Bij preattentieve eigenschappen maken we onderscheid tussen wel of niet kwantitatief. Naast kwantitatieve informatie hebben we ook categoriale informatie. Bij categoriale informatie gaat het om de logische verdeling van de gegevens.

9.4.3 Rapportrichtlijnen

Welke boodschap wil je met een rapport overbrengen?:

  1. Vergelijking van nominale waarden
  2. Chronologische vergelijking
  3. Positiebepaling
  4. Verhoudingen
  5. Afwijking
  6. Verdeling
  7. Correlatie
  8. Geografische componenten

9.4.4 Tabel versus grafiek

Een plaatje zegt meer dan 1000 woorden.

9.5 Power View

Zie Handboek Power BI.

  1. Power View is een tool om self-service BI te bevorderen.
  2. Power View vereist een semantisch model.

9.6 Tot Slot

Goede front-ends geven gebruikers inzicht (intelligence) in hun business.
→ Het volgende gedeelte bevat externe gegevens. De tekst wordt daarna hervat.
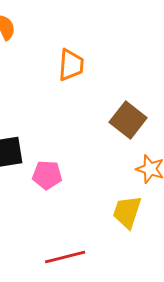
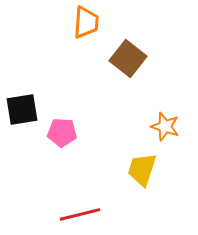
brown square: (128, 120) -> (128, 58), moved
Een strategy map maakt inzichtelijk welke doelstellingen voortkomen uit welke strategie.

Slicer is een grafische vorm waarin een filter kan worden weergegeven.

Operationele rapporten hebben over het algemeen striktere latency-eisen dan managementrapportages.

Wildgroei rapporten: er zijn zoveel rapporten dat niemand meer weet welk rapport welke informatie toont.

Een dashboard is een overzicht van belangrijke informatie waaronder eventueel een scorecard.